Care and motivation for treatment in the Dutch TBR-system
In the Dutch TBR-system (TBR means: detained by the Government's pleasure) a Commission on behalf of the Minister of Justice has published an interim report about the legal position of the detainees. The author of this article has the opinion that in the report a clear frontier between care and treatment has not been mentioned while a distinction is necessary in case of complaint.
From the penal law in which only care is prescribed, and the constitutional prohibition of forced treatment, care and treatment are defined descriptively as they present themselves in clinical practice.
Care has as criteria: 1. primary prevention; 2. tertiary prevention; 3. aims on actual functioning in the clinical environment; 4. the personnal is fully responsible; 5. no purpose for a permanent change of personality; 6. supporting interactions; 7. ultimate aim: security in the here- and now-situation.

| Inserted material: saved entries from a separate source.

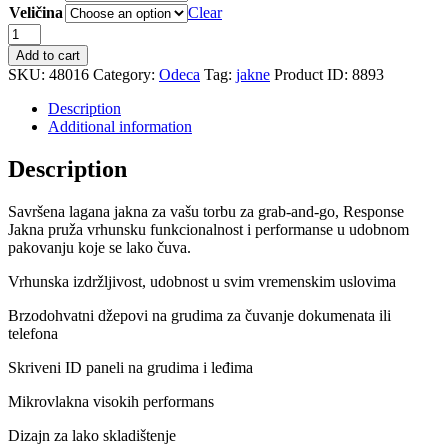
Veličina
Clear
Response
Jakna
Add to cart
quantity
SKU:
48016
Category:
Odeca
Tag:
jakne
Product ID:
8893
Description
Additional information
Description
Savršena lagana jakna za vašu torbu za grab-and-go, Response
Jakna pruža vrhunsku funkcionalnost i performanse u udobnom
pakovanju koje se lako čuva.
Vrhunska izdržljivost, udobnost u svim vremenskim uslovima
Brzodohvatni džepovi na grudima za čuvanje dokumenata ili
telefona
Skriveni ID paneli na grudima i leđima
Mikrovlakna visokih performans
Dizajn za lako skladištenje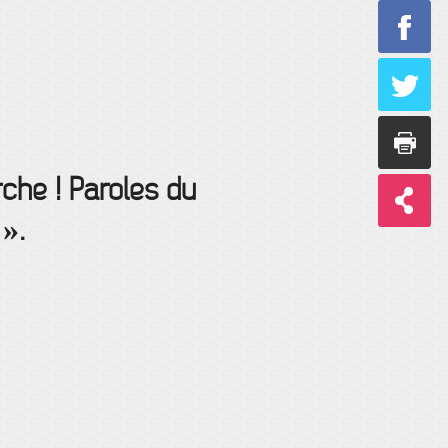
rche ! Paroles du
 ».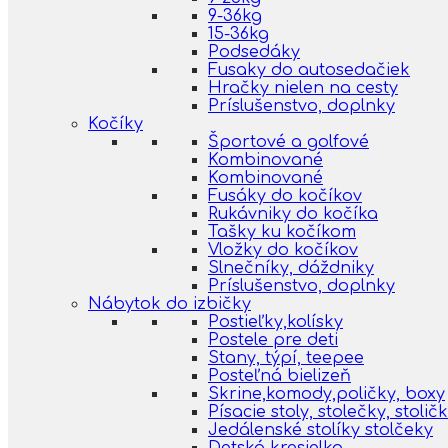
9-36kg
15-36kg
Podsedáky
Fusaky do autosedačiek
Hračky nielen na cesty
Príslušenstvo, doplnky
Kočíky
Športové a golfové
Kombinované
Kombinované
Fusáky do kočíkov
Rukávniky do kočíka
Tašky ku kočíkom
Vložky do kočíkov
Slnečníky, dáždniky
Príslušenstvo, doplnky
Nábytok do izbičky
Postieľky,kolísky
Postele pre deti
Stany, týpí, teepee
Posteľná bielizeň
Skrine,komody,poličky, boxy
Písacie stoly, stolečky, stolič
Jedálenské stolíky stolčeky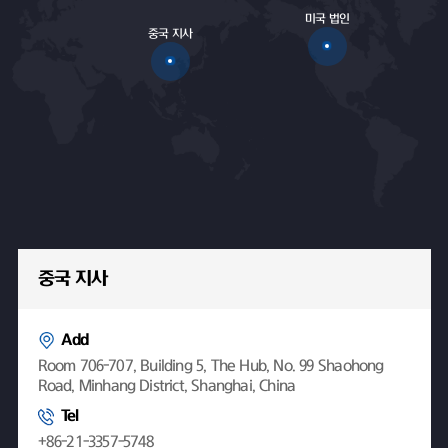
미국 법인
중국 지사
중국 지사
Add
Room 706-707, Building 5, The Hub, No. 99 Shaohong
Road, Minhang District, Shanghai, China
Tel
+86-21-3357-5748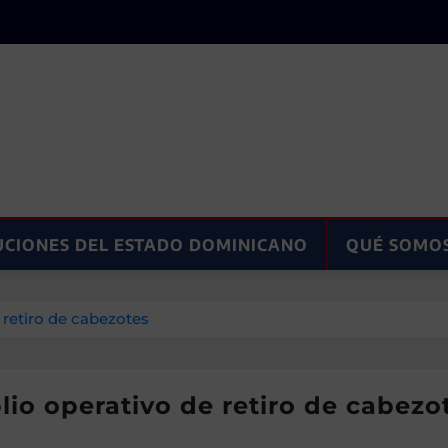
UCIONES DEL ESTADO DOMINICANO
QUÉ SOMO
 retiro de cabezotes
lio operativo de retiro de cabezo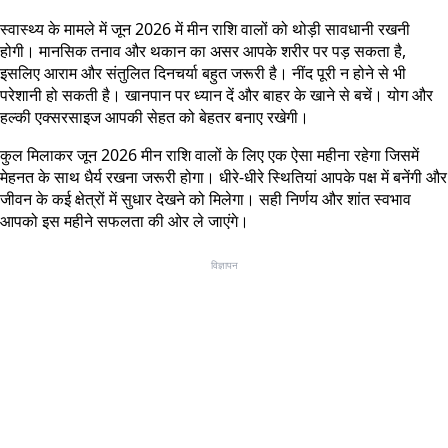
स्वास्थ्य के मामले में जून 2026 में मीन राशि वालों को थोड़ी सावधानी रखनी
होगी। मानसिक तनाव और थकान का असर आपके शरीर पर पड़ सकता है,
इसलिए आराम और संतुलित दिनचर्या बहुत जरूरी है। नींद पूरी न होने से भी
परेशानी हो सकती है। खानपान पर ध्यान दें और बाहर के खाने से बचें। योग और
हल्की एक्सरसाइज आपकी सेहत को बेहतर बनाए रखेगी।
कुल मिलाकर जून 2026 मीन राशि वालों के लिए एक ऐसा महीना रहेगा जिसमें
मेहनत के साथ धैर्य रखना जरूरी होगा। धीरे-धीरे स्थितियां आपके पक्ष में बनेंगी और
जीवन के कई क्षेत्रों में सुधार देखने को मिलेगा। सही निर्णय और शांत स्वभाव
आपको इस महीने सफलता की ओर ले जाएंगे।
विज्ञापन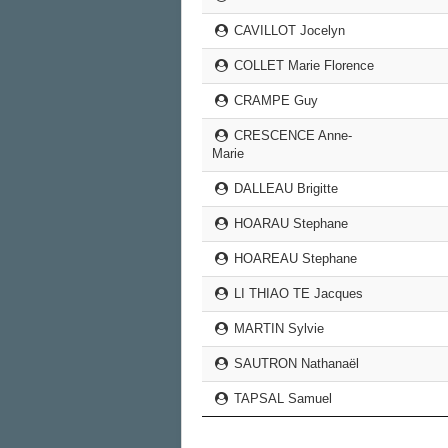
CAVILLOT Jocelyn
COLLET Marie Florence
CRAMPE Guy
CRESCENCE Anne-
Marie
DALLEAU Brigitte
HOARAU Stephane
HOAREAU Stephane
LI THIAO TE Jacques
MARTIN Sylvie
SAUTRON Nathanaël
TAPSAL Samuel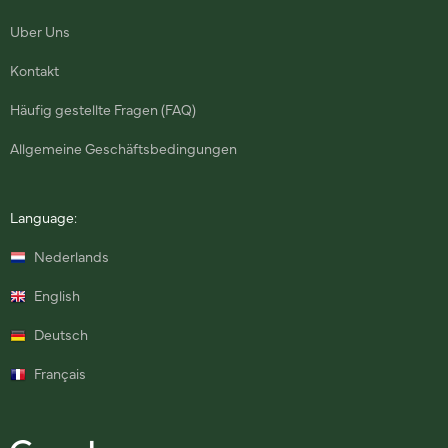
Uber Uns
Kontakt
Häufig gestellte Fragen (FAQ)
Allgemeine Geschäftsbedingungen
Language:
Nederlands
English
Deutsch
Français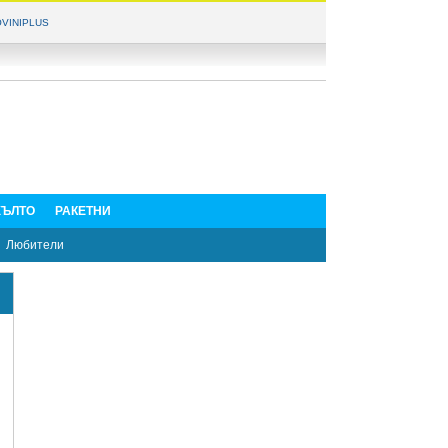
VINIPLUS
ЪЛТО
РАКЕТНИ
Любители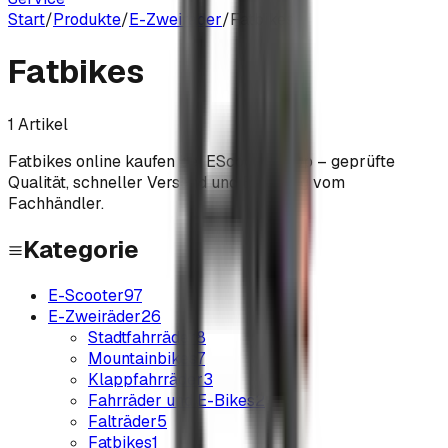
Start
/
Produkte
/
E-Zweiräder
/
Fatbikes
Fatbikes
1
Artikel
Fatbikes
online kaufen bei EScooterShop – geprüfte
Qualität, schneller Versand und Beratung vom
Fachhändler.
Kategorie
E-Scooter
97
E-Zweiräder
26
Stadtfahrräder
8
Mountainbikes
7
Klappfahrräder
3
Fahrräder und E-Bikes
2
Falträder
5
Fatbikes
1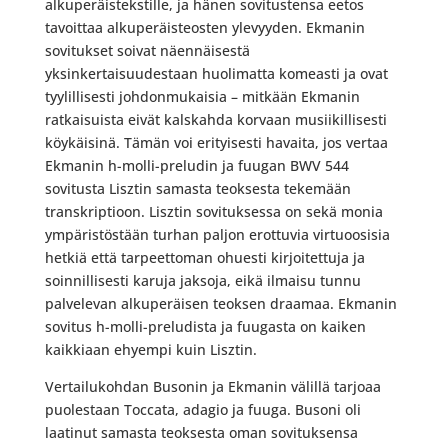
alkuperäistekstille, ja hänen sovitustensa eetos
tavoittaa alkuperäisteosten ylevyyden. Ekmanin
sovitukset soivat näennäisestä
yksinkertaisuudestaan huolimatta komeasti ja ovat
tyylillisesti johdonmukaisia – mitkään Ekmanin
ratkaisuista eivät kalskahda korvaan musiikillisesti
köykäisinä. Tämän voi erityisesti havaita, jos vertaa
Ekmanin h-molli-preludin ja fuugan BWV 544
sovitusta Lisztin samasta teoksesta tekemään
transkriptioon. Lisztin sovituksessa on sekä monia
ympäristöstään turhan paljon erottuvia virtuoosisia
hetkiä että tarpeettoman ohuesti kirjoitettuja ja
soinnillisesti karuja jaksoja, eikä ilmaisu tunnu
palvelevan alkuperäisen teoksen draamaa. Ekmanin
sovitus h-molli-preludista ja fuugasta on kaiken
kaikkiaan ehyempi kuin Lisztin.
Vertailukohdan Busonin ja Ekmanin välillä tarjoaa
puolestaan Toccata, adagio ja fuuga. Busoni oli
laatinut samasta teoksesta oman sovituksensa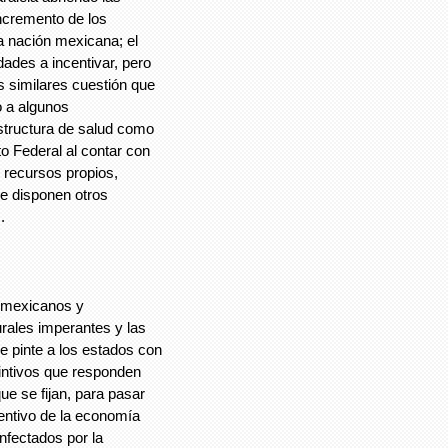
incremento de los
a nación mexicana; el
idades a incentivar, pero
s similares cuestión que
o a algunos
structura de salud como
to Federal al contar con
 recursos propios,
e disponen otros
.
 mexicanos y
rales imperantes y las
e pinte a los estados con
tintivos que responden
ue se fijan, para pasar
ncentivo de la economía
nfectados por la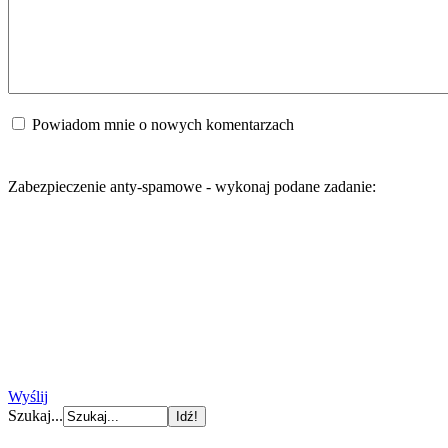
Powiadom mnie o nowych komentarzach
Zabezpieczenie anty-spamowe - wykonaj podane zadanie:
Wyślij
Szukaj...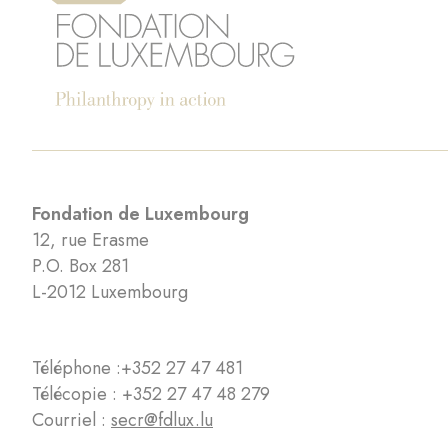
Fondation de Luxembourg
12, rue Erasme
P.O. Box 281
L-2012 Luxembourg
Téléphone :
+352 27 47 481
Télécopie : +352 27 47 48 279
Courriel :
secr@fdlux.lu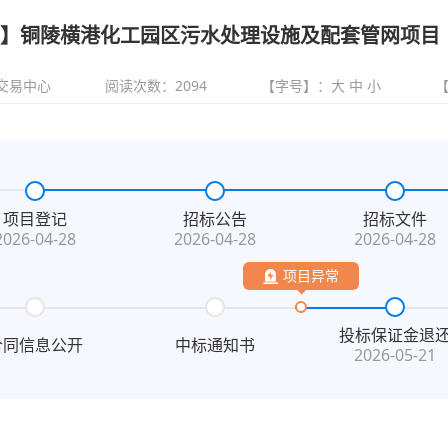
】铜陵横港化工园区污水处理设施及配套管网项目
交易中心
阅读次数：
2094
【字号】：
大
中
小
项目登记
招标公告
招标文件
2026-04-28
2026-04-28
2026-04-28
项目异常
投标保证金退
合同信息公开
中标通知书
2026-05-21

Treatment has as criteria: a. secundary prevention; b. influencing the intrapsychic dynamics; c. the patient has also responsibility for the process; d. aims on personality change; e. anxiety provoking interactions; f. definite aim: security by disappeared delinquency.
This dichotomy is not sufficient to explain all that happens in the social climate of the clinic. Furthermore there are implicit motivating factors inherent to the micro-society of a closed ward in which staff and patients go together along psychotherapeutic basic principles.